So far, no one, not the UK, UK or especially Australia have moved to have him released.
11 April 2021 | Dr Lissa Johnson | The New Matilda (original link)
It turns out it’s surprisingly easy to tolerate the torture of your citizens if you’re a country with a long record of it. Dr Lissa Johnson weighs in on the Australian Government’s silence on Julian Assange.
As an Australian citizen, Julian Assange has set a number of firsts for Australia.
He was the first person to establish an encrypted dropbox media platform through which whistleblowers could anonymously share troves of information in the public interest, a practice which has now been adopted by news outlets worldwide.
He may be the world’s first publisher with a track record of 100 per cent accuracy.
He is not the first Australian to win a Walkley Award for Most Outstanding Contribution to Journalism of course, but he is the first Walkley winner whose award-winning journalism has attracted a possible 175 years in US prisons.

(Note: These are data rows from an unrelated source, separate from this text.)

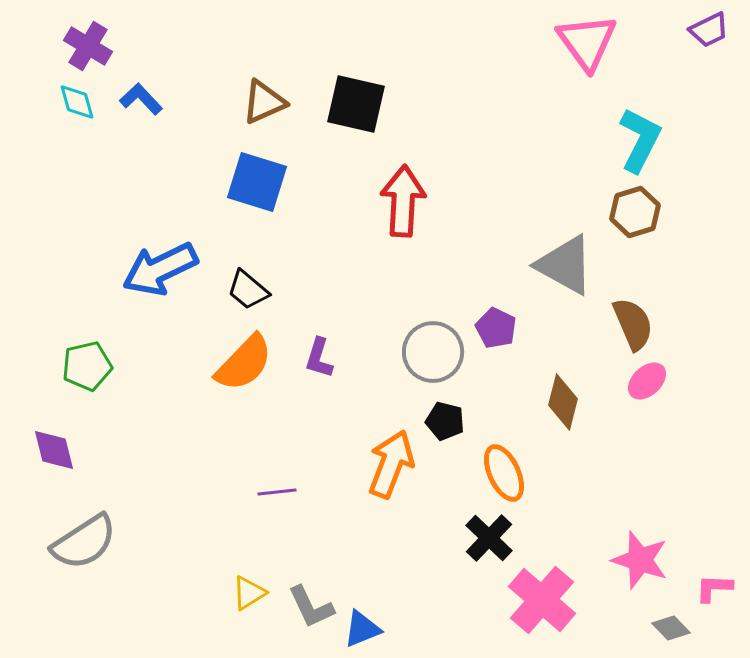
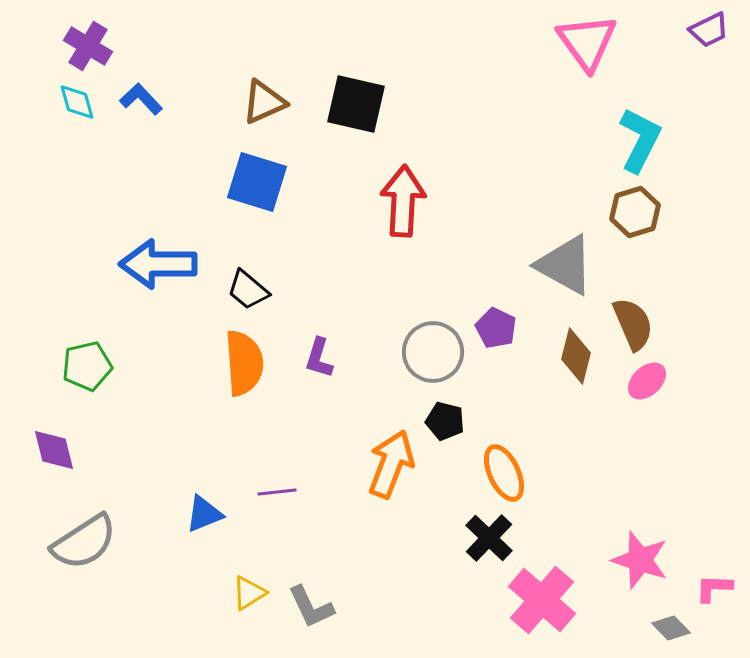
blue arrow: moved 2 px left, 5 px up; rotated 26 degrees clockwise
orange semicircle: rotated 48 degrees counterclockwise
brown diamond: moved 13 px right, 46 px up
blue triangle: moved 158 px left, 115 px up
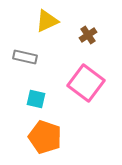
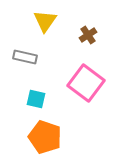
yellow triangle: moved 2 px left; rotated 30 degrees counterclockwise
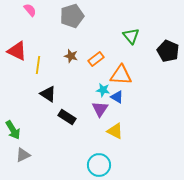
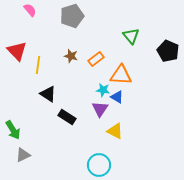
red triangle: rotated 20 degrees clockwise
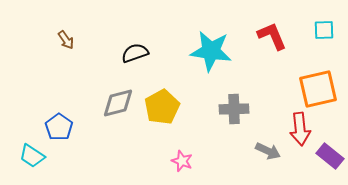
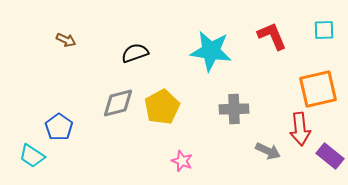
brown arrow: rotated 30 degrees counterclockwise
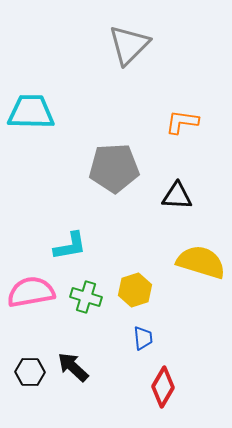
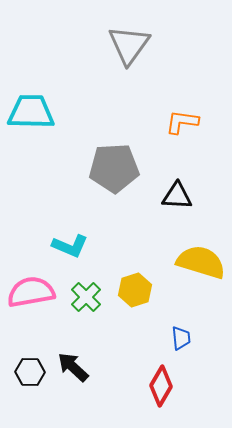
gray triangle: rotated 9 degrees counterclockwise
cyan L-shape: rotated 33 degrees clockwise
green cross: rotated 28 degrees clockwise
blue trapezoid: moved 38 px right
red diamond: moved 2 px left, 1 px up
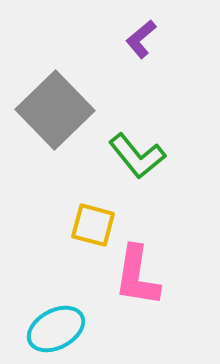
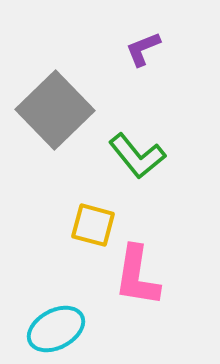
purple L-shape: moved 2 px right, 10 px down; rotated 18 degrees clockwise
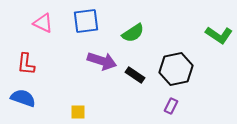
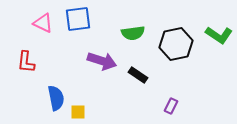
blue square: moved 8 px left, 2 px up
green semicircle: rotated 25 degrees clockwise
red L-shape: moved 2 px up
black hexagon: moved 25 px up
black rectangle: moved 3 px right
blue semicircle: moved 33 px right; rotated 60 degrees clockwise
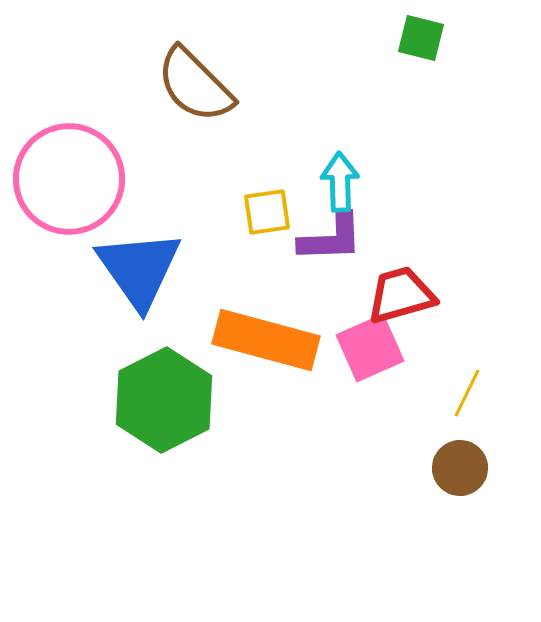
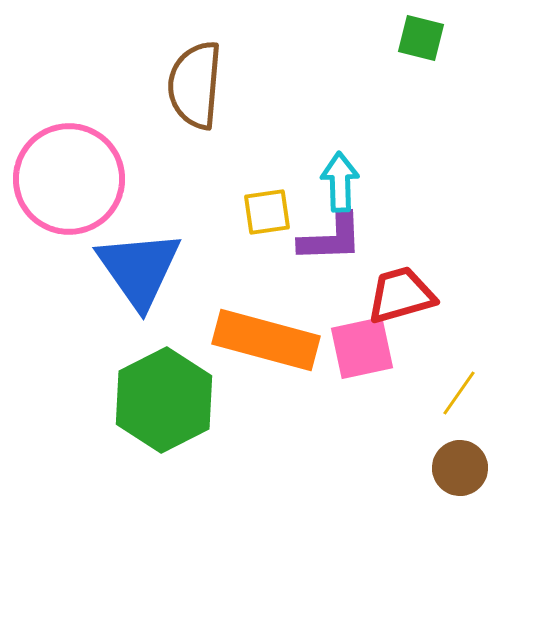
brown semicircle: rotated 50 degrees clockwise
pink square: moved 8 px left; rotated 12 degrees clockwise
yellow line: moved 8 px left; rotated 9 degrees clockwise
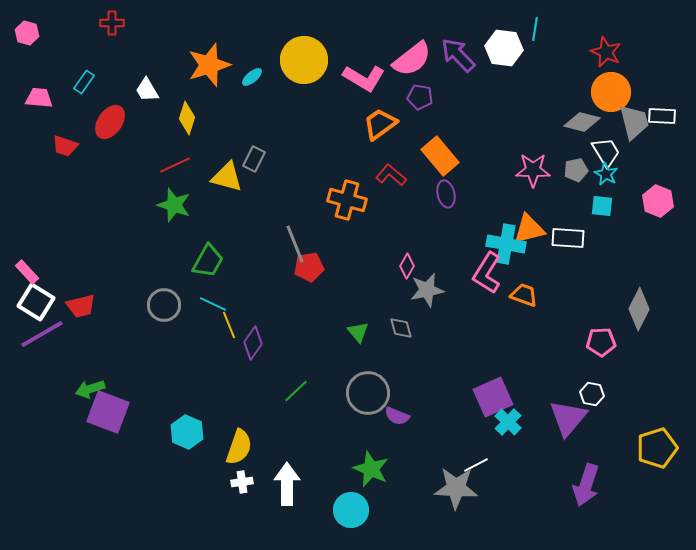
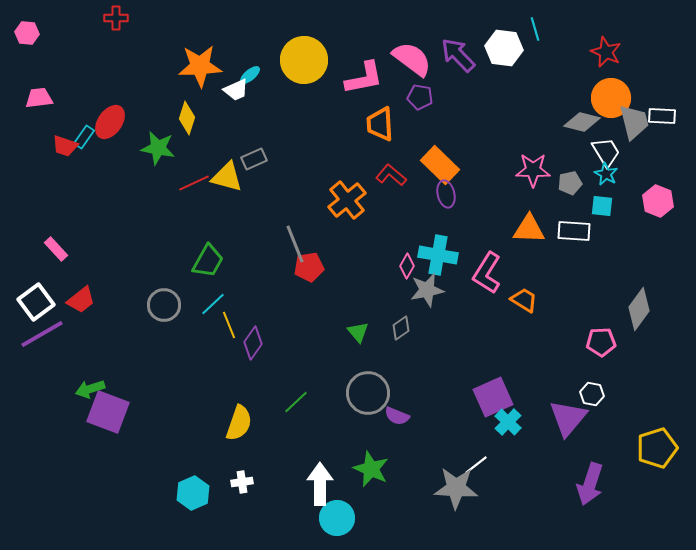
red cross at (112, 23): moved 4 px right, 5 px up
cyan line at (535, 29): rotated 25 degrees counterclockwise
pink hexagon at (27, 33): rotated 10 degrees counterclockwise
pink semicircle at (412, 59): rotated 105 degrees counterclockwise
orange star at (209, 65): moved 9 px left, 1 px down; rotated 15 degrees clockwise
cyan ellipse at (252, 77): moved 2 px left, 2 px up
pink L-shape at (364, 78): rotated 42 degrees counterclockwise
cyan rectangle at (84, 82): moved 55 px down
white trapezoid at (147, 90): moved 89 px right; rotated 84 degrees counterclockwise
orange circle at (611, 92): moved 6 px down
pink trapezoid at (39, 98): rotated 12 degrees counterclockwise
orange trapezoid at (380, 124): rotated 57 degrees counterclockwise
orange rectangle at (440, 156): moved 9 px down; rotated 6 degrees counterclockwise
gray rectangle at (254, 159): rotated 40 degrees clockwise
red line at (175, 165): moved 19 px right, 18 px down
gray pentagon at (576, 170): moved 6 px left, 13 px down
orange cross at (347, 200): rotated 36 degrees clockwise
green star at (174, 205): moved 16 px left, 57 px up; rotated 8 degrees counterclockwise
orange triangle at (529, 229): rotated 16 degrees clockwise
white rectangle at (568, 238): moved 6 px right, 7 px up
cyan cross at (506, 244): moved 68 px left, 11 px down
pink rectangle at (27, 272): moved 29 px right, 23 px up
orange trapezoid at (524, 295): moved 5 px down; rotated 12 degrees clockwise
white square at (36, 302): rotated 21 degrees clockwise
cyan line at (213, 304): rotated 68 degrees counterclockwise
red trapezoid at (81, 306): moved 6 px up; rotated 24 degrees counterclockwise
gray diamond at (639, 309): rotated 9 degrees clockwise
gray diamond at (401, 328): rotated 70 degrees clockwise
green line at (296, 391): moved 11 px down
cyan hexagon at (187, 432): moved 6 px right, 61 px down; rotated 12 degrees clockwise
yellow semicircle at (239, 447): moved 24 px up
white line at (476, 465): rotated 10 degrees counterclockwise
white arrow at (287, 484): moved 33 px right
purple arrow at (586, 485): moved 4 px right, 1 px up
cyan circle at (351, 510): moved 14 px left, 8 px down
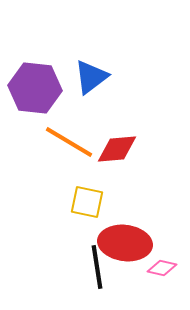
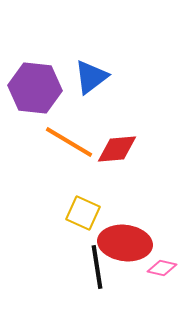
yellow square: moved 4 px left, 11 px down; rotated 12 degrees clockwise
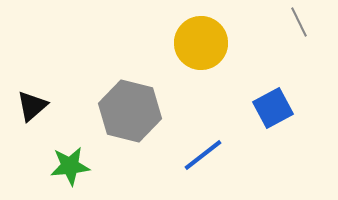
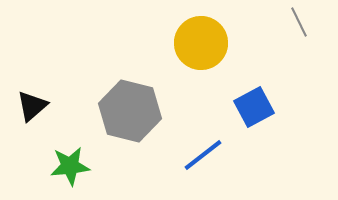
blue square: moved 19 px left, 1 px up
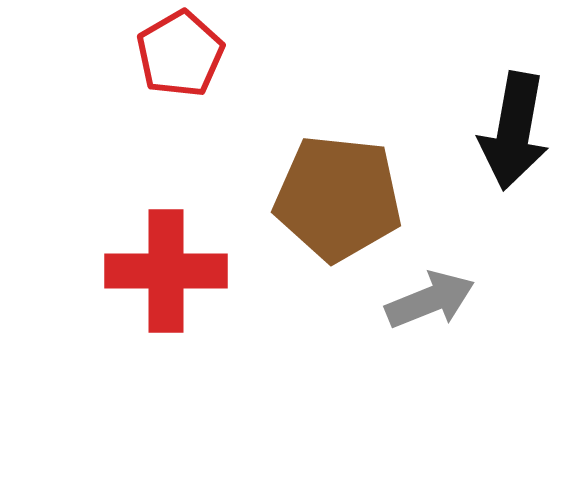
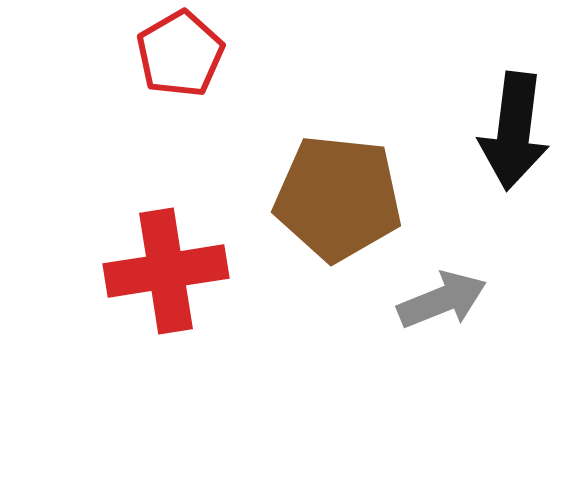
black arrow: rotated 3 degrees counterclockwise
red cross: rotated 9 degrees counterclockwise
gray arrow: moved 12 px right
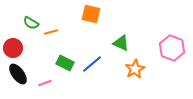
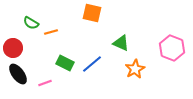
orange square: moved 1 px right, 1 px up
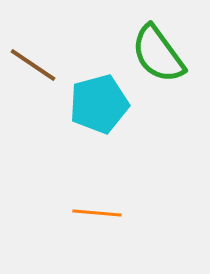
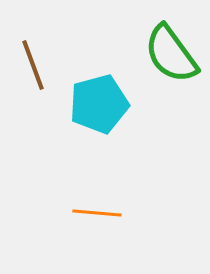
green semicircle: moved 13 px right
brown line: rotated 36 degrees clockwise
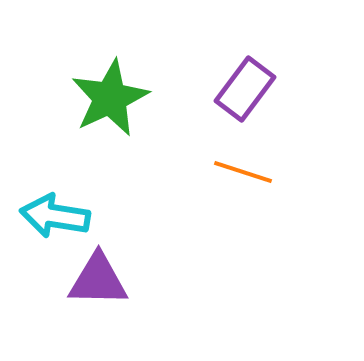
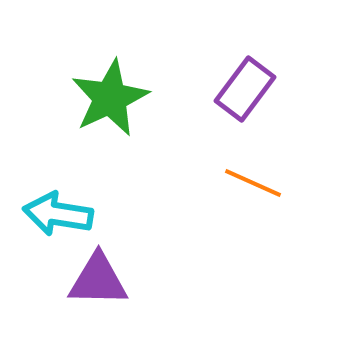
orange line: moved 10 px right, 11 px down; rotated 6 degrees clockwise
cyan arrow: moved 3 px right, 2 px up
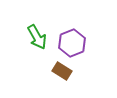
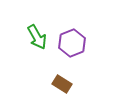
brown rectangle: moved 13 px down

That remarkable first makes him the first Australian journalist to be prosecuted as a spy by the United States government. In fact, he is the first journalist ever to be prosecuted as a spy by the United States government, under its 1917 Espionage Act.
If Assange’s prosecution is successful, he will go down in history as the Australian whose test case served to redefine journalism as espionage.

Among all these firsts, perhaps the most striking is that Assange is the first citizen of an ostensibly democratic state whom a UN official has found to be the target of a campaign of collective persecution and mobbing by a group of other so-called democratic states.
Upon reporting this finding, the UN Rapporteur on Torture, Nils Melzer, observed that: “In 20 years of work with victims of war, violence and political persecution I have never seen a group of democratic States ganging up to deliberately isolate, demonise and abuse a single individual for such a long time and with so little regard for human dignity and the rule of law.”
As part of the campaign of mobbing and collective persecution documented by the UN Rapporteur, Julian Assange is the first Australian journalist to be publicly tortured for journalism in the UK.
On 9 May 2019, Professor Melzer became part of Australian history when he visited Assange in Belmarsh prison, accompanied by two medical experts specialising in the assessment and documentation of torture.
On 31 May, Melzer reported that he and his medical team had found Assange to be suffering all symptoms typical of prolonged exposure to psychological torture.
On 1 November 2019, Melzer warned that, unless the UK government urgently changed course and alleviated the inhumane conditions of Julian Assange’s situation, it may soon end up costing his life.